After making his big screen debut in 1967 in The Tiger Strikes Back, Hoffman made his breakthrough that same year. Director Mike Nichols cast him in the lead role in The Graduate. The film tells the story of a listless college graduate who allows himself to be seduced by an older woman. Hoffman is still amazed today that he got the part: “Typically, roles of this kind were reserved for the tall, handsome Protestant – and not for a small, funny-looking Jewish guy,” he said in 2016 from the British daily newspaper “The Guardian”. “The Graduate Examination”, equipped with a style-defining soundtrack by Simon and Garfunkel, was a surprise hit and has long been considered a classic.

Hoffman received an Oscar nomination – and had to get used to the new status as a superstar. He seriously considered doing only theater: “The truth is that (after “The Graduate”, editor's note) I got a lot of bad offers for roles,” as he revealed to the “Guardian”.< /p>

Two years later, a completely different character convinced him to try the film again: that of the sleazy petty crook Ratso Rizzo in John Schlesinger's “Asphalt Cowboy”. It became another cult film, and after only three roles, Hoffman was considered a versatile character actor. “Asphalt Cowboy” is the only film with no youth rating that has ever won the Oscar for Best Picture – only later was the rating lowered to 16 years. And Hoffman has been nominated for an Oscar for the second time.
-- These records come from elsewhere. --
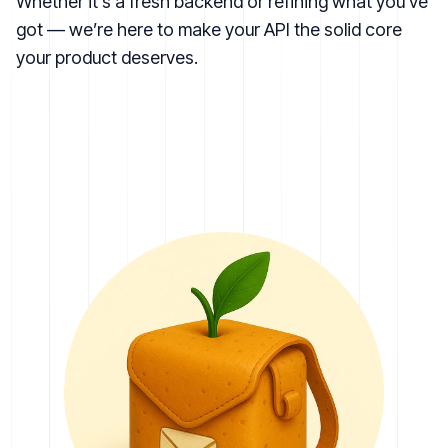
Whether it’s a fresh backend or refining what you’ve
got — we’re here to make your API the solid core
your product deserves.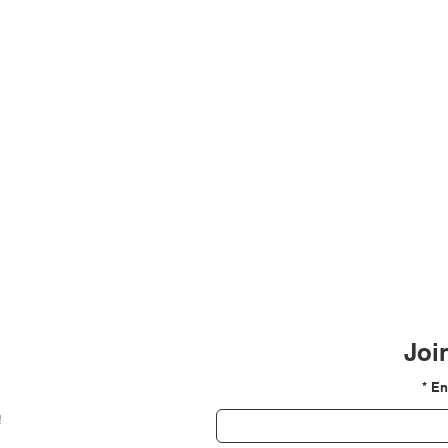
Join
En
!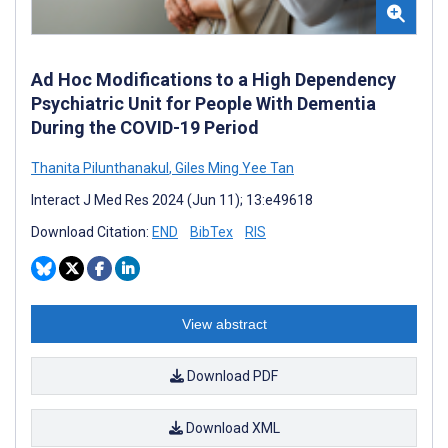
Ad Hoc Modifications to a High Dependency
Psychiatric Unit for People With Dementia
During the COVID-19 Period
Thanita Pilunthanakul
,
Giles Ming Yee Tan
Interact J Med Res 2024 (Jun 11); 13:e49618
Download Citation:
END
BibTex
RIS
View abstract
Download PDF
Download XML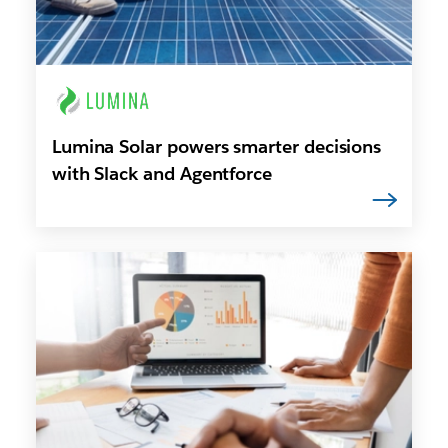
Lumina Solar powers smarter decisions
with Slack and Agentforce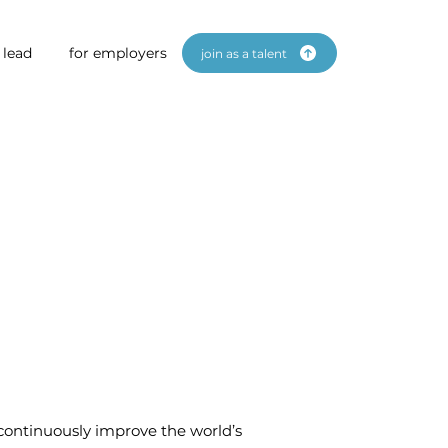
 lead
for employers
join as a talent
 continuously improve the world’s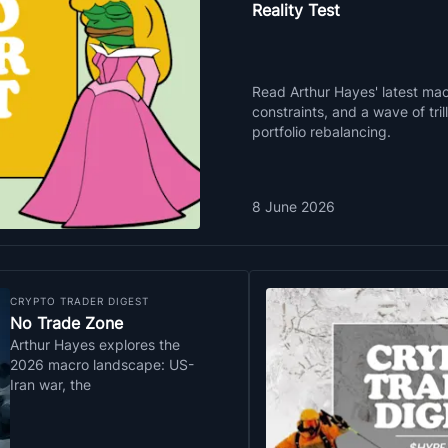
Reality Test
Read Arthur Hayes' latest macr
constraints, and a wave of tri
portfolio rebalancing.
8 June 2026
CRYPTO TRADER DIGEST
No Trade Zone
Arthur Hayes explores the
2026 macro landscape: US-
Iran war, the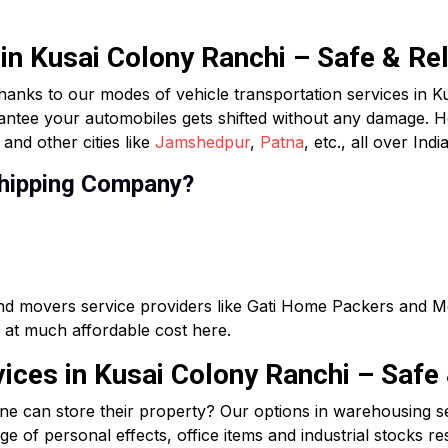
 in Kusai Colony Ranchi – Safe & Re
hanks to our modes of vehicle transportation services in K
rantee your automobiles gets shifted without any damage. H
and other cities like
Jamshedpur
,
Patna
, etc., all over India
hipping Company?
and movers service providers like Gati Home Packers and M
ce at much affordable cost here.
ces in Kusai Colony Ranchi – Safe 
ne can store their property? Our options in warehousing s
e of personal effects, office items and industrial stocks res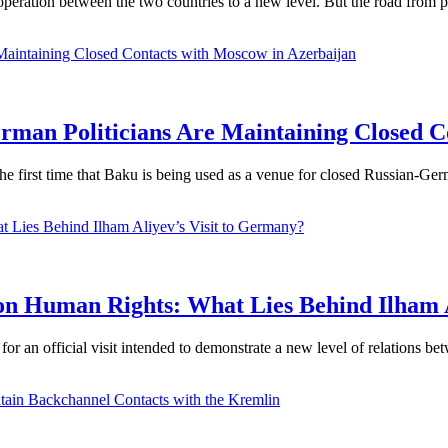
ooperation between the two countries to a new level. But the road from p
an Politicians Are Maintaining Closed Co
he first time that Baku is being used as a venue for closed Russian-Ger
 on Human Rights: What Lies Behind Ilham 
or an official visit intended to demonstrate a new level of relations bet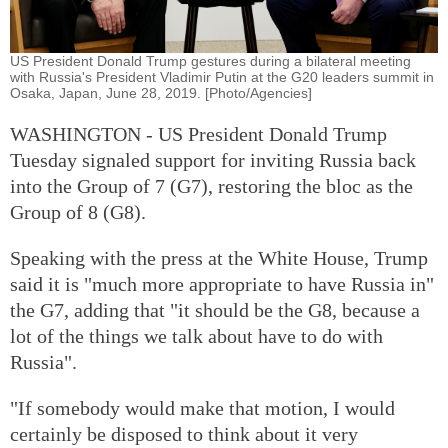
US President Donald Trump gestures during a bilateral meeting
with Russia's President Vladimir Putin at the G20 leaders summit in
Osaka, Japan, June 28, 2019. [Photo/Agencies]
WASHINGTON - US President Donald Trump
Tuesday signaled support for inviting Russia back
into the Group of 7 (G7), restoring the bloc as the
Group of 8 (G8).
Speaking with the press at the White House, Trump
said it is "much more appropriate to have Russia in"
the G7, adding that "it should be the G8, because a
lot of the things we talk about have to do with
Russia".
"If somebody would make that motion, I would
certainly be disposed to think about it very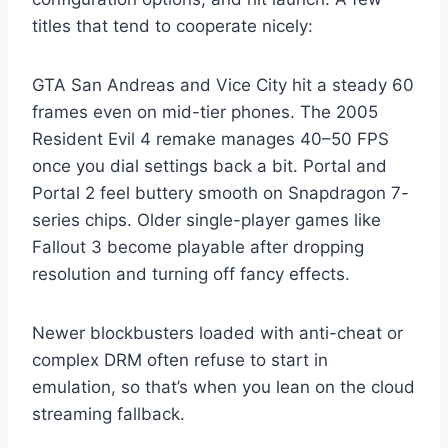
titles that tend to cooperate nicely:
GTA San Andreas and Vice City hit a steady 60
frames even on mid-tier phones. The 2005
Resident Evil 4 remake manages 40–50 FPS
once you dial settings back a bit. Portal and
Portal 2 feel buttery smooth on Snapdragon 7-
series chips. Older single-player games like
Fallout 3 become playable after dropping
resolution and turning off fancy effects.
Newer blockbusters loaded with anti-cheat or
complex DRM often refuse to start in
emulation, so that’s when you lean on the cloud
streaming fallback.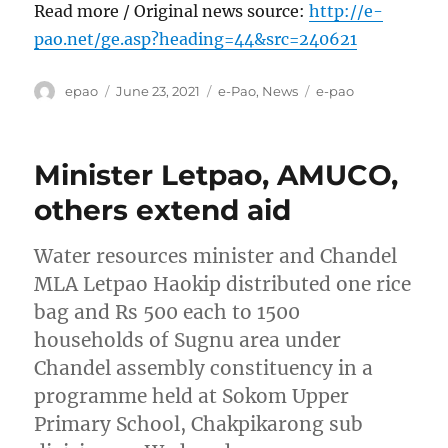
Read more / Original news source:
http://e-
pao.net/ge.asp?heading=44&src=240621
Author
Posted
Categories
Tags
epao
June 23, 2021
e-Pao
,
News
e-pao
on
Minister Letpao, AMUCO,
others extend aid
Water resources minister and Chandel
MLA Letpao Haokip distributed one rice
bag and Rs 500 each to 1500
households of Sugnu area under
Chandel assembly constituency in a
programme held at Sokom Upper
Primary School, Chakpikarong sub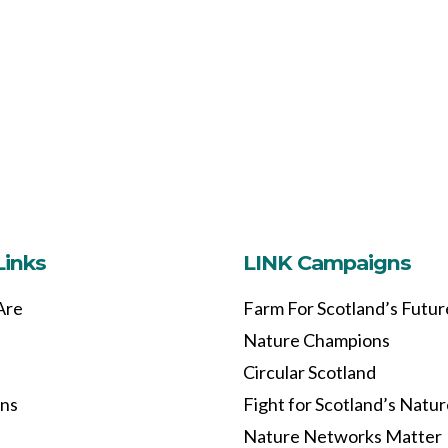
Links
LINK Campaigns
Are
Farm For Scotland’s Futur
Nature Champions
Circular Scotland
ons
Fight for Scotland’s Natu
Nature Networks Matter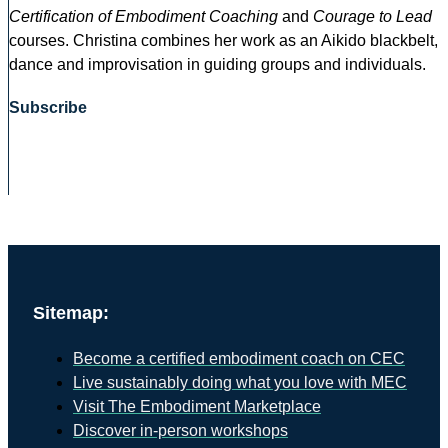
Certification of Embodiment Coaching
and
Courage to Lead
courses. Christina combines her work as an Aikido blackbelt,
dance and improvisation in guiding groups and individuals.
Subscribe
Sitemap:
Become a certified embodiment coach on CEC
Live sustainably doing what you love with MEC
Visit The Embodiment Marketplace
Discover in-person workshops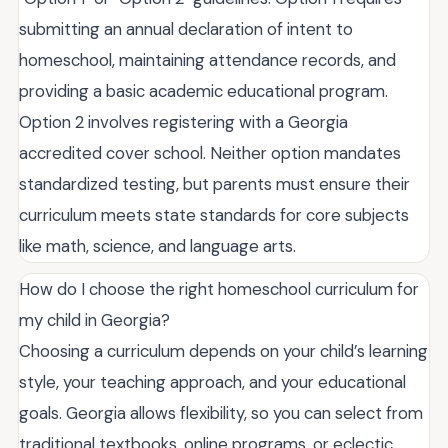
submitting an annual declaration of intent to
homeschool, maintaining attendance records, and
providing a basic academic educational program.
Option 2 involves registering with a Georgia
accredited cover school. Neither option mandates
standardized testing, but parents must ensure their
curriculum meets state standards for core subjects
like math, science, and language arts.
How do I choose the right homeschool curriculum for
my child in Georgia?
Choosing a curriculum depends on your child’s learning
style, your teaching approach, and your educational
goals. Georgia allows flexibility, so you can select from
traditional textbooks, online programs, or eclectic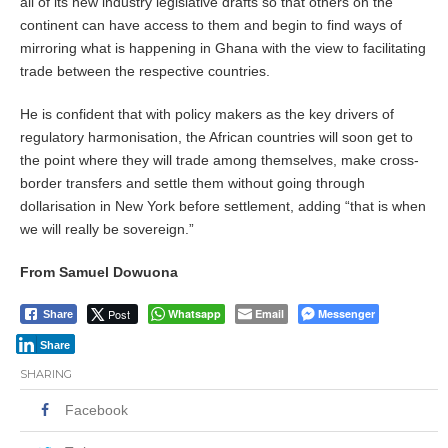
all of its new industry legislative drafts so that others on the
continent can have access to them and begin to find ways of
mirroring what is happening in Ghana with the view to facilitating
trade between the respective countries.
He is confident that with policy makers as the key drivers of
regulatory harmonisation, the African countries will soon get to
the point where they will trade among themselves, make cross-
border transfers and settle them without going through
dollarisation in New York before settlement, adding “that is when
we will really be sovereign.”
From Samuel Dowuona
Post
Whatsapp
Email
Messenger
Share
Share
SHARING
Facebook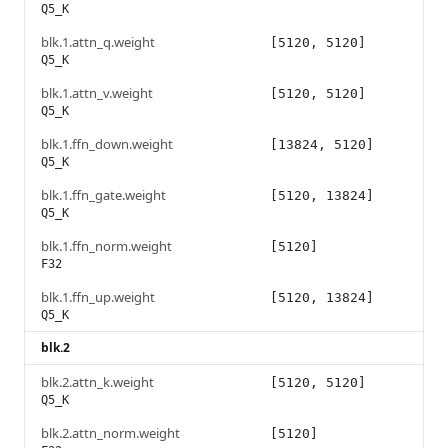
Q5_K
blk.1.attn_q.weight
[5120, 5120]
Q5_K
blk.1.attn_v.weight
[5120, 5120]
Q5_K
blk.1.ffn_down.weight
[13824, 5120]
Q5_K
blk.1.ffn_gate.weight
[5120, 13824]
Q5_K
blk.1.ffn_norm.weight
[5120]
F32
blk.1.ffn_up.weight
[5120, 13824]
Q5_K
blk.2
blk.2.attn_k.weight
[5120, 5120]
Q5_K
blk.2.attn_norm.weight
[5120]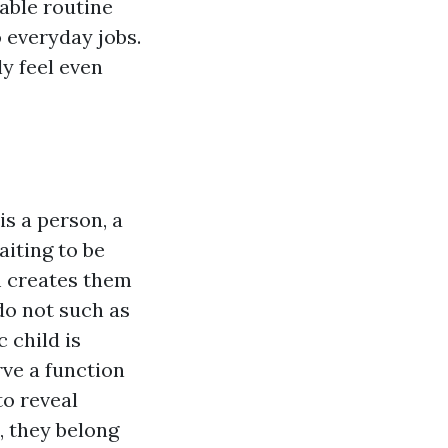
table routine
 everyday jobs.
ly feel even
is a person, a
iting to be
m creates them
do not such as
 child is
rve a function
to reveal
, they belong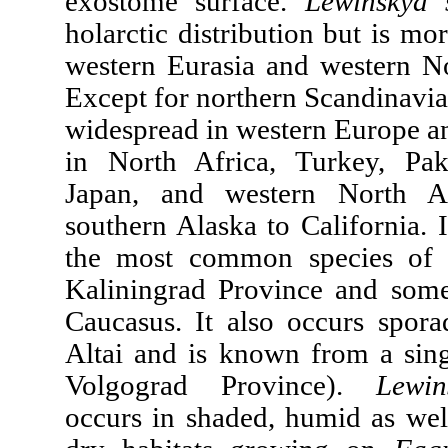
exostome surface.
Lewinskya 
holarctic distribution but is m
western Eurasia and western N
Except for northern Scandinavia 
widespread in western Europe an
in North Africa, Turkey, Pak
Japan, and western North A
southern Alaska to California. I
the most common species of 
Kaliningrad Province and some
Caucasus. It also oссurs sporad
Altai and is known from a singl
Volgograd Province).
Lewin
occurs in shaded, humid as wel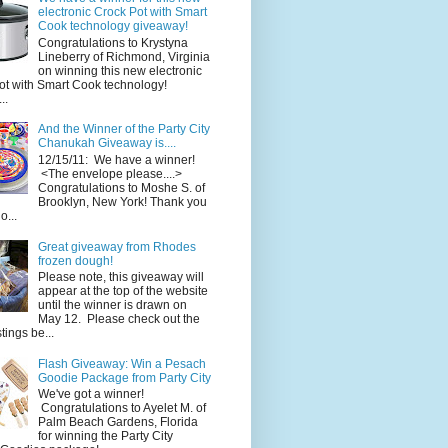
electronic Crock Pot with Smart
Cook technology giveaway!
Congratulations to Krystyna
Lineberry of Richmond, Virginia
on winning this new electronic
ot with Smart Cook technology!
..
And the Winner of the Party City
Chanukah Giveaway is....
12/15/11: We have a winner!
<The envelope please....>
Congratulations to Moshe S. of
Brooklyn, New York! Thank you
o...
Great giveaway from Rhodes
frozen dough!
Please note, this giveaway will
appear at the top of the website
until the winner is drawn on
May 12. Please check out the
ings be...
Flash Giveaway: Win a Pesach
Goodie Package from Party City
We've got a winner!
Congratulations to Ayelet M. of
Palm Beach Gardens, Florida
for winning the Party City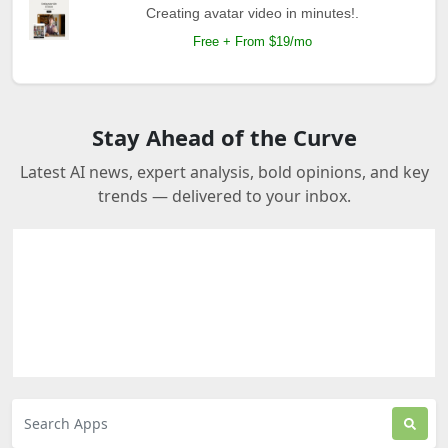
Creating avatar video in minutes!.
Free + From $19/mo
Stay Ahead of the Curve
Latest AI news, expert analysis, bold opinions, and key
trends — delivered to your inbox.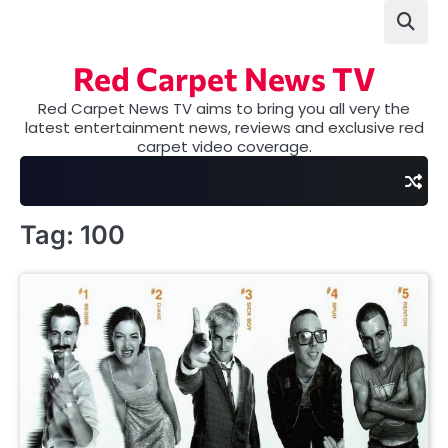
Skip
to
content
Red Carpet News TV
Red Carpet News TV aims to bring you all very the
latest entertainment news, reviews and exclusive red
carpet video coverage.
Tag:
100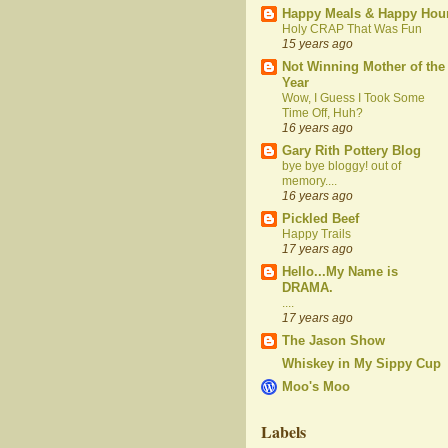
Happy Meals & Happy Hou
Holy CRAP That Was Fun
15 years ago
Not Winning Mother of the
Year
Wow, I Guess I Took Some
Time Off, Huh?
16 years ago
Gary Rith Pottery Blog
bye bye bloggy! out of
memory....
16 years ago
Pickled Beef
Happy Trails
17 years ago
Hello...My Name is
DRAMA.
....
17 years ago
The Jason Show
Whiskey in My Sippy Cup
Moo's Moo
Labels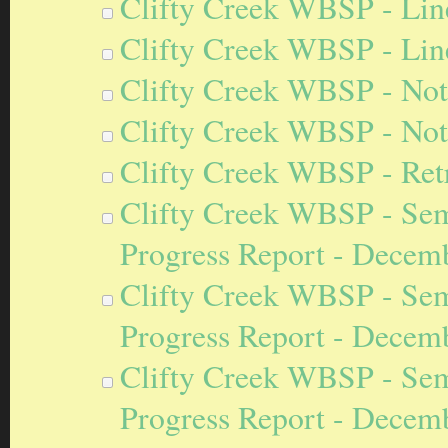
Clifty Creek WBSP - Line
Clifty Creek WBSP - Lin
Clifty Creek WBSP - Noti
Clifty Creek WBSP - Notif
Clifty Creek WBSP - Retro
Clifty Creek WBSP - Sem
Progress Report - Decem
Clifty Creek WBSP - Sem
Progress Report - Decem
Clifty Creek WBSP - Sem
Progress Report - Decem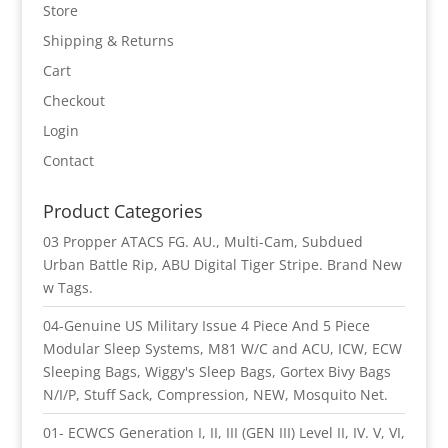
Store
Shipping & Returns
Cart
Checkout
Login
Contact
Product Categories
03 Propper ATACS FG. AU., Multi-Cam, Subdued
Urban Battle Rip, ABU Digital Tiger Stripe. Brand New
w Tags.
04-Genuine US Military Issue 4 Piece And 5 Piece
Modular Sleep Systems, M81 W/C and ACU, ICW, ECW
Sleeping Bags, Wiggy's Sleep Bags, Gortex Bivy Bags
N/I/P, Stuff Sack, Compression, NEW, Mosquito Net.
01- ECWCS Generation I, II, III (GEN III) Level II, IV. V, VI,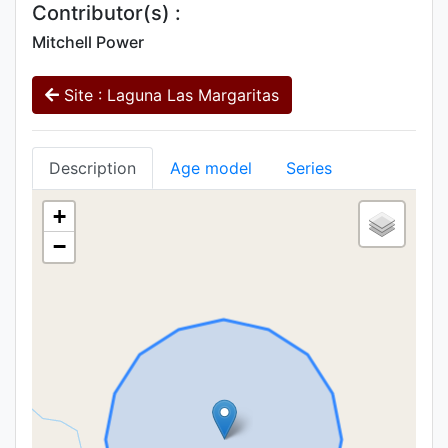
Contributor(s) :
Mitchell Power
Site : Laguna Las Margaritas
Description
Age model
Series
+
−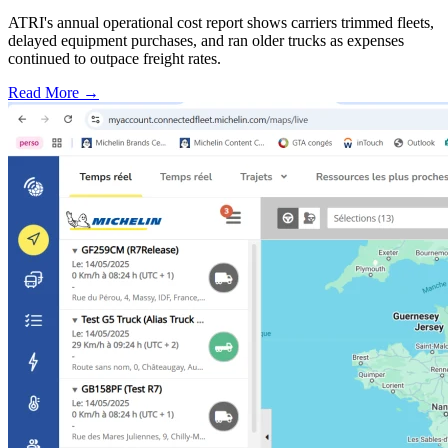
ATRI's annual operational cost report shows carriers trimmed fleets,
delayed equipment purchases, and ran older trucks as expenses
continued to outpace freight rates.
Read More →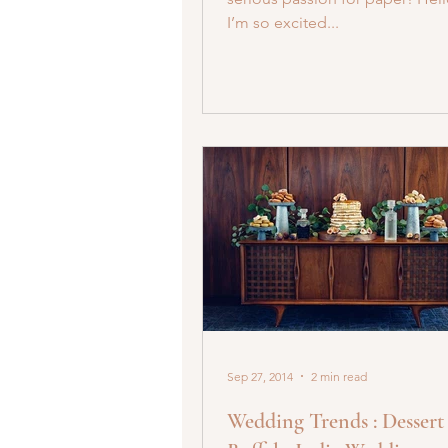
I’m so excited...
Sep 27, 2014
2 min read
Wedding Trends : Dessert 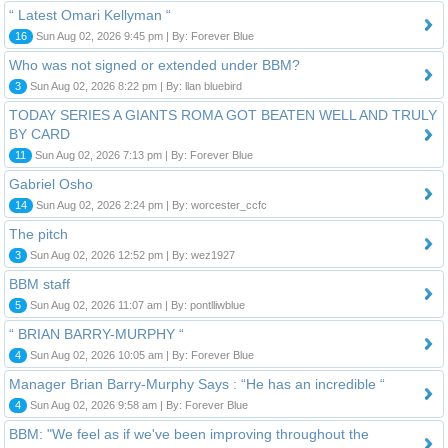
“ Latest Omari Kellyman “
16
Sun Aug 02, 2026 9:45 pm | By: Forever Blue
Who was not signed or extended under BBM?
3
Sun Aug 02, 2026 8:22 pm | By: llan bluebird
TODAY SERIES A GIANTS ROMA GOT BEATEN WELL AND TRULY
BY CARD
11
Sun Aug 02, 2026 7:13 pm | By: Forever Blue
Gabriel Osho
14
Sun Aug 02, 2026 2:24 pm | By: worcester_ccfc
The pitch
3
Sun Aug 02, 2026 12:52 pm | By: wez1927
BBM staff
5
Sun Aug 02, 2026 11:07 am | By: pontlliwblue
“ BRIAN BARRY-MURPHY “
4
Sun Aug 02, 2026 10:05 am | By: Forever Blue
Manager Brian Barry-Murphy Says : “He has an incredible “
4
Sun Aug 02, 2026 9:58 am | By: Forever Blue
BBM: "We feel as if we've been improving throughout the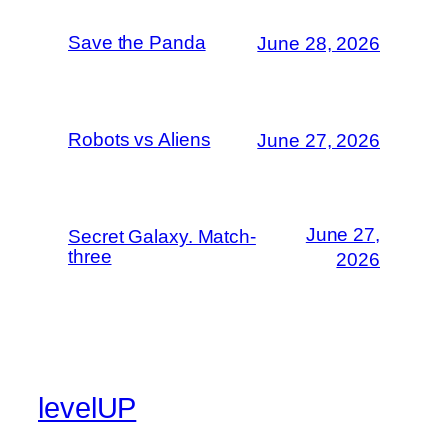
Save the Panda
June 28, 2026
Robots vs Aliens
June 27, 2026
June 27,
Secret Galaxy. Match-
three
2026
levelUP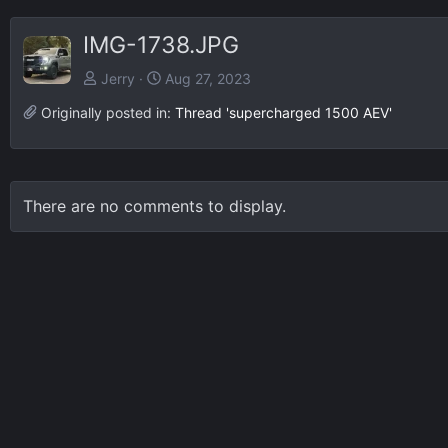
IMG-1738.JPG
Jerry
Aug 27, 2023
Originally posted in:
Thread 'supercharged 1500 AEV'
There are no comments to display.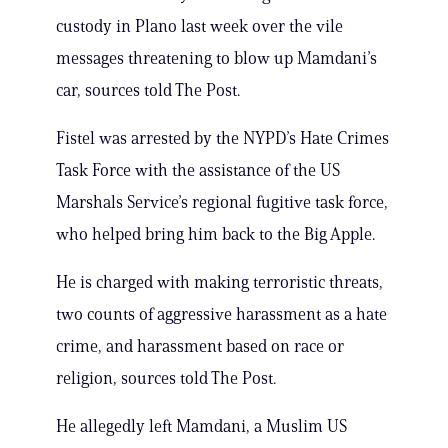
custody in Plano last week over the vile
messages threatening to blow up Mamdani’s
car, sources told The Post.
Fistel was arrested by the NYPD’s Hate Crimes
Task Force with the assistance of the US
Marshals Service’s regional fugitive task force,
who helped bring him back to the Big Apple.
He is charged with making terroristic threats,
two counts of aggressive harassment as a hate
crime, and harassment based on race or
religion, sources told The Post.
He allegedly left Mamdani, a Muslim US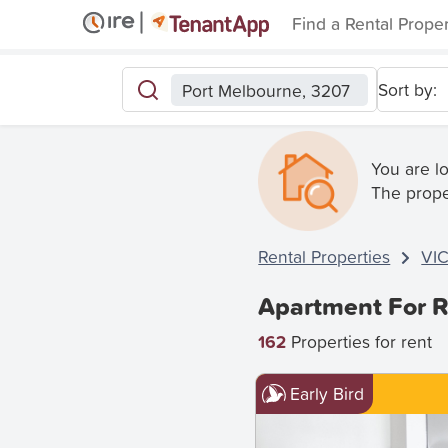
Find a Rental Prope
Sort by:
Port Melbourne, 3207
You are l
The prope
Rental Properties
VI
Apartment For R
162
Properties for rent
Early Bird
Dustin Hoffman's meteoric rise

< p>Since then he has played roles in virtually every genre over the past five decades and has received numerous awards – including two Academy Awards for Best Actor for 'Kramer vs. Kramer' (1980) and 'Rain Man' (1989). And even though Hoffman's greatest successes were in the sixties, seventies and eighties, his 60+ filmography is also very extensive: Among them are film hits like Wolfgang Petersen's “Outbreak” (1995), Luc Besson's “Johanna von Orléans ” and “The Perfume” by Tom Tykwer (2006). In 2012, Hoffman tried his hand at directing for the first time: “Quartet” with Maggie Smith and Billy Connolly received good reviews. A cancer operation in the same year did not stop him from continuing to work as an actor.

Bitter fight for the child in “Kramer vs. Kramer”

Five years ago at the film festival presented his film “The Meyerowitz Stories” (directed by Noah Baumbach) in Cannes, in which he plays a sculptor who is largely overlooked by the art scene and who demands a lot from his blended family. Netflix released the film in 2017.

His latest flick, As They Made Us, hits theaters in April 2022 and features Dustin Hoffman in a wheelchair. For a long time, Hoffman also lent his voice to the “Kung Fu Panda” in the original version of the popular animated action comedy series. The screenwriters may have been inspired by their narrator's bio when they wrote the following lines into the script: “If you only do what you can, you will never be better than what you are.”

Hoffman's second marriage is to attorney Lisa Gottsegen and he has six children. In addition to two Oscars, he was honored with seven Oscar nominations and six Golden Globes, received a Berlinale Bear and the French César. Not a bad record for someone who, as he once said in the BBC interview, thinks his career was a “bizarre industrial accident”.

 

This article first appeared in 2017 and was updated to celebrate Dustin Hoffman's 85th birthday.